While the financial crisis may seem like ancient history, the legal and regulatory changes implemented in its wake will weigh on bank stocks for years if not decades to come. But of all the changes, few are as detrimental to profitability as the so-called "tax penalty on equity."

As I've noted on numerous occasions, banks are nothing more than highly leveraged funds; they start with small kernels of capital, borrow heavily against them, and then invest the combined funds into various types of assets, including commercial and consumer loans, government bonds, and other fixed-income securities.

It stands to reason that a bank's profitability is determined in large part by the extent of its leverage. Holding all else equal, for instance, if Bank A has $10 million in equity and $100 million in assets, it will be twice as profitable as Bank B with $20 million in equity and $100 million in assets. Assuming both banks return 1.5% on assets, which equates to $1.5 million in net income, the former's return on equity comes out to 15% while the latter's is only 7.5%.

This is a problem because financial regulators are now requiring lenders to markedly scale down their leverage. In the years before the crisis, the typical bank was levered by a factor of 10. Today, the figure is closer to 7.5.
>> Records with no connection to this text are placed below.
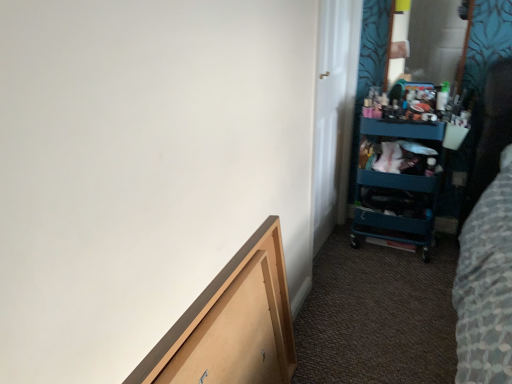 Question: From their relative heights in the image, would you say wooden drawer at lower left is taller or shorter than white glossy door at upper right?

Choices:
 (A) tall
 (B) short

Answer: (B)

Question: Relative to white glossy door at upper right, is wooden drawer at lower left in front or behind?

Choices:
 (A) behind
 (B) front

Answer: (B)

Question: Which object is the farthest from the wooden drawer at lower left?

Choices:
 (A) teal plastic cart at right
 (B) white glossy door at upper right

Answer: (A)

Question: Which is farther from the teal plastic cart at right?

Choices:
 (A) wooden drawer at lower left
 (B) white glossy door at upper right

Answer: (A) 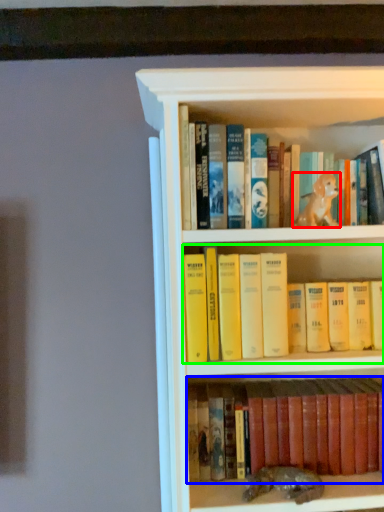 Question: Which object is positioned closest to animal (highlighted by a red box)? Select from book (highlighted by a blue box) and book (highlighted by a green box).

Choices:
 (A) book
 (B) book

Answer: (B) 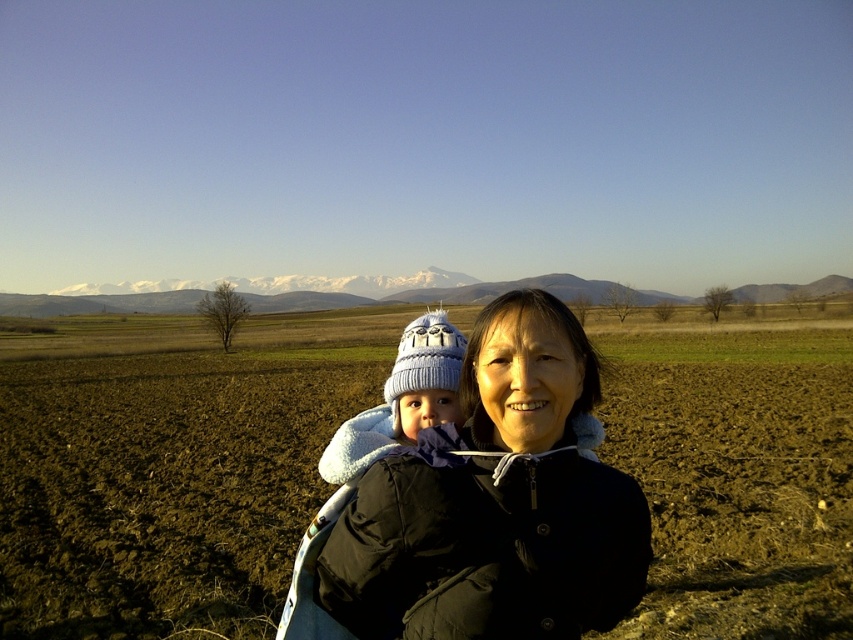 Does brown soil at center have a smaller size compared to black fleece jacket at center?

Actually, brown soil at center might be larger than black fleece jacket at center.

Is point (253, 486) in front of point (569, 600)?

That is False.

Locate an element on the screen. The width and height of the screenshot is (853, 640). brown soil at center is located at coordinates (170, 481).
What's important to appreciate, however, is that scaling down leverage isn't in and of itself detrimental to bank shareholders. To continue the hypothetical from above, let's say that Bank A and Bank B both have 1 million shares of common stock outstanding. In this case, they both earn $1.50 per share, which can then be reinvested in the business or distributed to shareholders via dividends or share buybacks.
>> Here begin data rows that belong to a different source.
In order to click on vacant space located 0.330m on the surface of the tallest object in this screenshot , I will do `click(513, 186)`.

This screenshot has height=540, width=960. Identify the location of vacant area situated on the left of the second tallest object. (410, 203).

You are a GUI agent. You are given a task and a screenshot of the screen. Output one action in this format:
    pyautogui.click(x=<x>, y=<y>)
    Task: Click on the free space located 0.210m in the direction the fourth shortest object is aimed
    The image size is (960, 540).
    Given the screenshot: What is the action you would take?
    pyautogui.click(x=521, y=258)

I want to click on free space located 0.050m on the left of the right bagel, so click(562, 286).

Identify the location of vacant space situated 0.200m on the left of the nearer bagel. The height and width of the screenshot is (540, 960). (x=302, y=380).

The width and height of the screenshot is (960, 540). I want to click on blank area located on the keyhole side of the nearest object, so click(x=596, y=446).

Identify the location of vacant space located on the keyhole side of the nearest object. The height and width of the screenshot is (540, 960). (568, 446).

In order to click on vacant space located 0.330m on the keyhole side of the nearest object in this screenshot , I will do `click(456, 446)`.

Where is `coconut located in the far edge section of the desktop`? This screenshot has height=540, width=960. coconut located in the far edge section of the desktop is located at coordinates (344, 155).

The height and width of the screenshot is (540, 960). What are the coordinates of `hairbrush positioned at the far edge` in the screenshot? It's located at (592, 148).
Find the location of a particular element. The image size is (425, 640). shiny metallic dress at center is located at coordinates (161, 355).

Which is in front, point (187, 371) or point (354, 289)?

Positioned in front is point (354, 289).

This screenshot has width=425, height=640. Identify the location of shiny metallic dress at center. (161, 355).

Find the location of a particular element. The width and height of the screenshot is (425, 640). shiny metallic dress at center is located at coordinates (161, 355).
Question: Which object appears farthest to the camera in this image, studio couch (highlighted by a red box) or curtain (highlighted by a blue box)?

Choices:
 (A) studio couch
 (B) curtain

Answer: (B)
But what transforms this into a net detriment is the previously mentioned tax penalty on equity. Namely, because Bank A is borrowing $10 million more to earn the same in $1.5 million, it can deduct the interest expense incurred to do so while Bank B cannot. As the authors of McKinsey & Company's Valuation: Measuring and Managing the Value of Companies explain:

The tax penalty on equity represents one of the most significant costs of running a bank. [I]n contrast to deposit and debt funding, equity provides no tax shield because dividend payments are not tax deductible. Thus, the more a bank relies on equity funding, the less value it creates, everything else being equal.

To the uninitiated, this may seem like a superficial nuance. But taken together with the deluge of other legal and regulatory changes to have swept the bank industry since 2008, it's yet another reason to suspect that banking in the future will be more boring and less profitable than the banking of the past.